[Document understanding data]
★ ★ ★

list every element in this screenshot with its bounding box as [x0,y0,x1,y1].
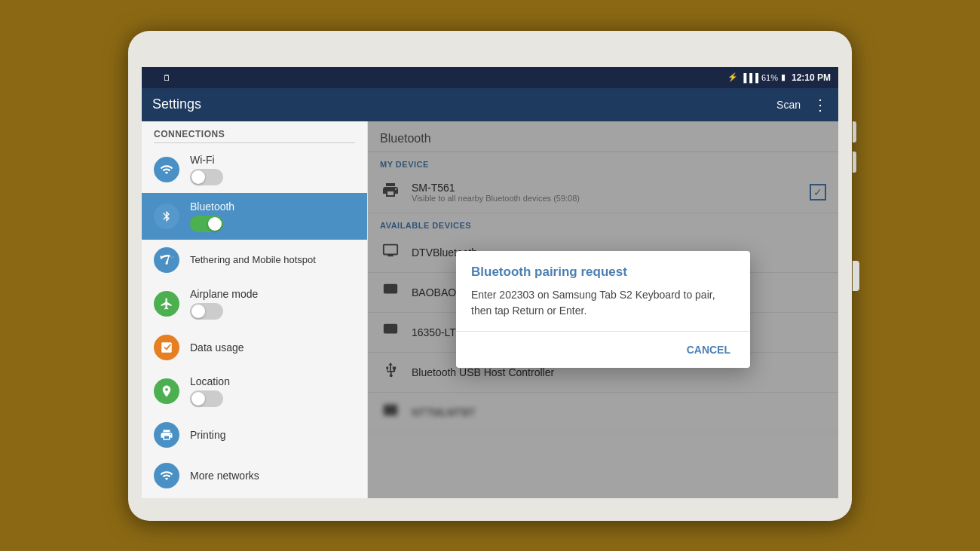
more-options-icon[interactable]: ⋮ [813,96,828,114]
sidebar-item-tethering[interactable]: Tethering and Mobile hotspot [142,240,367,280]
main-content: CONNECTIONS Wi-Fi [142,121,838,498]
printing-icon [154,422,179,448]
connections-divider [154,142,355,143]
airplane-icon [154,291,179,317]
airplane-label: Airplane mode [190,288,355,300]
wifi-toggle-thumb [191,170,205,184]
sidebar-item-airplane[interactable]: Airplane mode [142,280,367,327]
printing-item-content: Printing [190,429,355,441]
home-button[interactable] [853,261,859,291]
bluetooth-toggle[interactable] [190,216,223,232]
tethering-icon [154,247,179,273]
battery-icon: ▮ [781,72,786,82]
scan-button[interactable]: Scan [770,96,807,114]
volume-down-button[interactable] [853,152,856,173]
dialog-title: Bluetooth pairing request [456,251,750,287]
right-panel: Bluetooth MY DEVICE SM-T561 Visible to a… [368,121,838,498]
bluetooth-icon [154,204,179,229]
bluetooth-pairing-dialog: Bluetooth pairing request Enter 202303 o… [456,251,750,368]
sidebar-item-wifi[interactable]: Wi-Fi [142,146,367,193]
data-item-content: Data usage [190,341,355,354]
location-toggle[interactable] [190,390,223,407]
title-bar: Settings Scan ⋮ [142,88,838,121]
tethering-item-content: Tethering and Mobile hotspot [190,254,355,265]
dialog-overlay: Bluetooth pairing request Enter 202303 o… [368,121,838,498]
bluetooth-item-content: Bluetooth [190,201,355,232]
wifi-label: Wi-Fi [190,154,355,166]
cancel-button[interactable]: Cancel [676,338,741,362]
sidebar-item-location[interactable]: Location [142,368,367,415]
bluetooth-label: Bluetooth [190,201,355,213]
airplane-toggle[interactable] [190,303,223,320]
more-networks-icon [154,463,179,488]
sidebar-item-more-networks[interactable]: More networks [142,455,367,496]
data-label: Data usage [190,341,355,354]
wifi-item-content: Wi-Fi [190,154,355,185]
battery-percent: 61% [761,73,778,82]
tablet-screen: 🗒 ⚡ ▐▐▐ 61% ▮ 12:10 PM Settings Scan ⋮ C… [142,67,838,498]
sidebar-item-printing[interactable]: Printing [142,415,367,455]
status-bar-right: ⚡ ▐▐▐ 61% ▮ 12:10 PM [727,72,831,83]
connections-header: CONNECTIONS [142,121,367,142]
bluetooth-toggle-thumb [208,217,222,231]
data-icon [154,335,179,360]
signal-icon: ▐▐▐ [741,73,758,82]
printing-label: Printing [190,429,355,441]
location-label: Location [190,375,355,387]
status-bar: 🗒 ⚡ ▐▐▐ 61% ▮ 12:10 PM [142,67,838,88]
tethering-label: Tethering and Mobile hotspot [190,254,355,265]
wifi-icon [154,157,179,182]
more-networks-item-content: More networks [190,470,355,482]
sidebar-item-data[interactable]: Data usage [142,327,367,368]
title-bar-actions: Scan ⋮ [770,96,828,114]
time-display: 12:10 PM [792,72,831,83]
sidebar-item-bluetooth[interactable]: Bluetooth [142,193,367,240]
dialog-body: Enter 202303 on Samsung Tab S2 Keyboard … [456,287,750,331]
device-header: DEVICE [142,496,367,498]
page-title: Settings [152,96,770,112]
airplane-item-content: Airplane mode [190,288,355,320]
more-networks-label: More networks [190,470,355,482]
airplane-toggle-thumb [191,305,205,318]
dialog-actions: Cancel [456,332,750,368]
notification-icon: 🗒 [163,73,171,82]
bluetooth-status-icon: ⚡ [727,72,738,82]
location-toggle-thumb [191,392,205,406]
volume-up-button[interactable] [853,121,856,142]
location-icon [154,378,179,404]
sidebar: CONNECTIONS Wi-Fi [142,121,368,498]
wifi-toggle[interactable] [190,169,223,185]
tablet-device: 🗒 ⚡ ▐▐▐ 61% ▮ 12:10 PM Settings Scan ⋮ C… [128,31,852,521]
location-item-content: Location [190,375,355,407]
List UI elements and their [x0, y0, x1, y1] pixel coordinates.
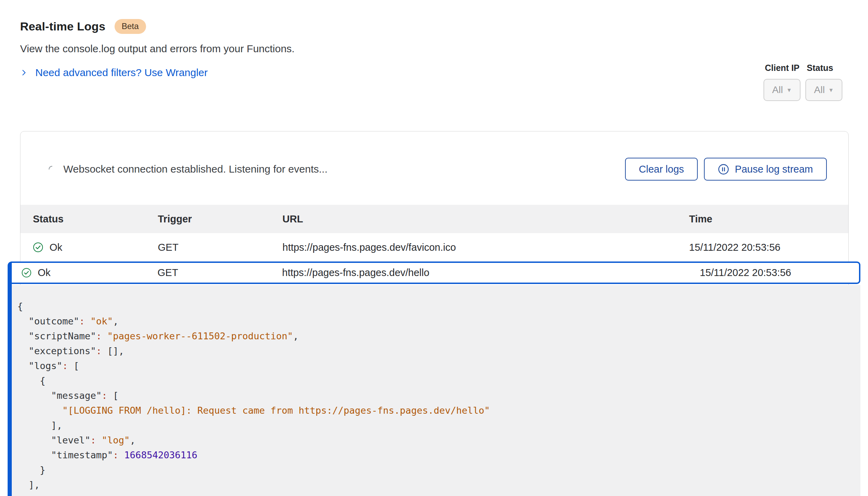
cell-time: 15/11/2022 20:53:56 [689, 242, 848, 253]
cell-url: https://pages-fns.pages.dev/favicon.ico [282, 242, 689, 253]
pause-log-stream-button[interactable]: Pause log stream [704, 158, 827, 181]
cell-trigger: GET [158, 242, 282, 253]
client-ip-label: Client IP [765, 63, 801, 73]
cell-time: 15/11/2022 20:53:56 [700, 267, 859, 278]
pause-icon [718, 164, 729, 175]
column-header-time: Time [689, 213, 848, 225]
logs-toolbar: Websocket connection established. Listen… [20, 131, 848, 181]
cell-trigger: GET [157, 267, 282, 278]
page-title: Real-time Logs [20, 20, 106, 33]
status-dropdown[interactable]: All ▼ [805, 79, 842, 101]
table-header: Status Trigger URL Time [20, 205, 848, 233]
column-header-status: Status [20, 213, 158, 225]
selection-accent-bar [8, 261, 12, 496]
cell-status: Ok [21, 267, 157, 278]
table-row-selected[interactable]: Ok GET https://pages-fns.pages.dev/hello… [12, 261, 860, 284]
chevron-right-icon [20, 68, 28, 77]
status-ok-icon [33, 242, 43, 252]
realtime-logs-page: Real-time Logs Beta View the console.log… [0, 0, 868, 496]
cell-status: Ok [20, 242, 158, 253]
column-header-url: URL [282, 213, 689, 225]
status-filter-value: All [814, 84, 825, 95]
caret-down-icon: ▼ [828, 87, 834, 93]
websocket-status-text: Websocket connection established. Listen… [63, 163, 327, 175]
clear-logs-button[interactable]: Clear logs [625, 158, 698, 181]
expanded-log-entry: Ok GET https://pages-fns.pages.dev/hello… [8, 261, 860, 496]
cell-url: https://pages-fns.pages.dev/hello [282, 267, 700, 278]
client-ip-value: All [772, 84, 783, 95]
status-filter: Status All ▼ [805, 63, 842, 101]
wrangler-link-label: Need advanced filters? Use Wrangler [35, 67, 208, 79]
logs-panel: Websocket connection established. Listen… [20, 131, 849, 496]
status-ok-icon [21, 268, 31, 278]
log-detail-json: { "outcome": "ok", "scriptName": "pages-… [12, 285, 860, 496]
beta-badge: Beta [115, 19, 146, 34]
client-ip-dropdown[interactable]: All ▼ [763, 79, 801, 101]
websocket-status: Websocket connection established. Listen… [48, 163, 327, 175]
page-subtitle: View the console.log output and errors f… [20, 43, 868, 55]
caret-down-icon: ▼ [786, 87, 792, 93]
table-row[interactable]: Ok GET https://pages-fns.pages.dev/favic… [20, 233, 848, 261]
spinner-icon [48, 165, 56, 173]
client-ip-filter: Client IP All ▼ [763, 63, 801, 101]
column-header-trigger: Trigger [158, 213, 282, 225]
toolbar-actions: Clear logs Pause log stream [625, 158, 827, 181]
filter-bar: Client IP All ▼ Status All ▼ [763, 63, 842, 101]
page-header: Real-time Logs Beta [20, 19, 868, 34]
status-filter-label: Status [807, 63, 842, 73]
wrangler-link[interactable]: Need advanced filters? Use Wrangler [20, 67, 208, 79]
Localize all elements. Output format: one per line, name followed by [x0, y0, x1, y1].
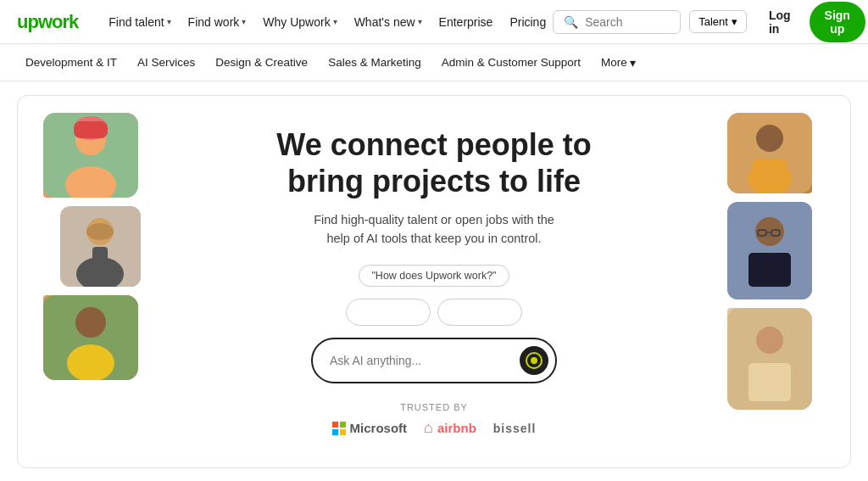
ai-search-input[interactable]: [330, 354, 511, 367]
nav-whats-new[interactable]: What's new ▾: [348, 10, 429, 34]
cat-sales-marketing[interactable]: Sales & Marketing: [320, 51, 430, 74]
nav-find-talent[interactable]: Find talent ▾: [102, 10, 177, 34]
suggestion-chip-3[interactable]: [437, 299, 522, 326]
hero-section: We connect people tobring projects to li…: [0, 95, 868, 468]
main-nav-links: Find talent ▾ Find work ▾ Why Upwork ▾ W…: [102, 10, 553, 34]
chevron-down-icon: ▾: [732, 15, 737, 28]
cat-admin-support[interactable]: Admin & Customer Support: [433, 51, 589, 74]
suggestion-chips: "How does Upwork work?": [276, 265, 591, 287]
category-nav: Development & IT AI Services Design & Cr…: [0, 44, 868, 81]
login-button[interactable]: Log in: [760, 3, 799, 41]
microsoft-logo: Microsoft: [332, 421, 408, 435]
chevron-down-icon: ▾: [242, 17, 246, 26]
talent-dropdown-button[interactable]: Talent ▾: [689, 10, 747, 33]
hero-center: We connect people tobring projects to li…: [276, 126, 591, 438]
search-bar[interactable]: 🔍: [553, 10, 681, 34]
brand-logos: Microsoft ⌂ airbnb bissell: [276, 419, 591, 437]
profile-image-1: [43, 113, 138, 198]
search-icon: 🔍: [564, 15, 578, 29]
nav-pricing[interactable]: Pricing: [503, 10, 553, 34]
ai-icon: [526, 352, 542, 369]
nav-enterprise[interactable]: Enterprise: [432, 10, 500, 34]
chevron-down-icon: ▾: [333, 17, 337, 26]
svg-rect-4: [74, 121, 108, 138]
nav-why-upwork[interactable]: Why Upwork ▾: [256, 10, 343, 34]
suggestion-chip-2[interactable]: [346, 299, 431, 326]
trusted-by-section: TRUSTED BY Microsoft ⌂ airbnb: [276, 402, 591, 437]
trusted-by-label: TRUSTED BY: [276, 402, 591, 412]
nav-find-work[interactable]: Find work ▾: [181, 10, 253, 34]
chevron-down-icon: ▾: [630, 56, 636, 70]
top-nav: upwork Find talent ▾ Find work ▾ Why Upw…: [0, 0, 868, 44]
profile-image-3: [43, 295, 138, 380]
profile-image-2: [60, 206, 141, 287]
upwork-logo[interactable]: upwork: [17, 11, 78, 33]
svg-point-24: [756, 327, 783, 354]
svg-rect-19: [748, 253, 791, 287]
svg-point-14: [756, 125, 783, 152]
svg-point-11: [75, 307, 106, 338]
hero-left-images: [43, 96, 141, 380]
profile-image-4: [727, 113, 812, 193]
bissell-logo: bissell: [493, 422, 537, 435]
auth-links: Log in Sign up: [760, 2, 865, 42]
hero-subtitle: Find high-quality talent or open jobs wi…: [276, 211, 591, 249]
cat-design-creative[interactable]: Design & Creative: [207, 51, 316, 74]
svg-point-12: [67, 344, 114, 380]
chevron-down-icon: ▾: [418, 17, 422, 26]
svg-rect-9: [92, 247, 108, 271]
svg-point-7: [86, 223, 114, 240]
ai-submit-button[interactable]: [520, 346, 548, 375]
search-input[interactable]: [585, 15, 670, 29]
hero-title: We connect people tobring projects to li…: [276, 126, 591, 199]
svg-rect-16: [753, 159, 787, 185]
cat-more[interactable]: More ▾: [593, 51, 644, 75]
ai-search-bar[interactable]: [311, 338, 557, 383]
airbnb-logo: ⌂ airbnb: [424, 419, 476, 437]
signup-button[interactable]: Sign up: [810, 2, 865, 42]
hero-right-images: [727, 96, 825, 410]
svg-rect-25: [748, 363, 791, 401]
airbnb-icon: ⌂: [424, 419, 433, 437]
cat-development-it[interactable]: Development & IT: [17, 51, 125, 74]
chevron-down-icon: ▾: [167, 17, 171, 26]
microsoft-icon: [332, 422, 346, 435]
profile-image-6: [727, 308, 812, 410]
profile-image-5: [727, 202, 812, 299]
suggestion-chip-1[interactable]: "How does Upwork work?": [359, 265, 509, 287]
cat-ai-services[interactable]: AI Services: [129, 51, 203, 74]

★ ★ ★

The answer must be every line from the records above that contains the word "actions", copied out.

WRITTEN ANSWER:
title-bar-actions: Scan ⋮ [770,96,828,114]
dialog-actions: Cancel [456,332,750,368]
toolbar-actions: Clear logs Pause log stream [625, 158, 827, 181]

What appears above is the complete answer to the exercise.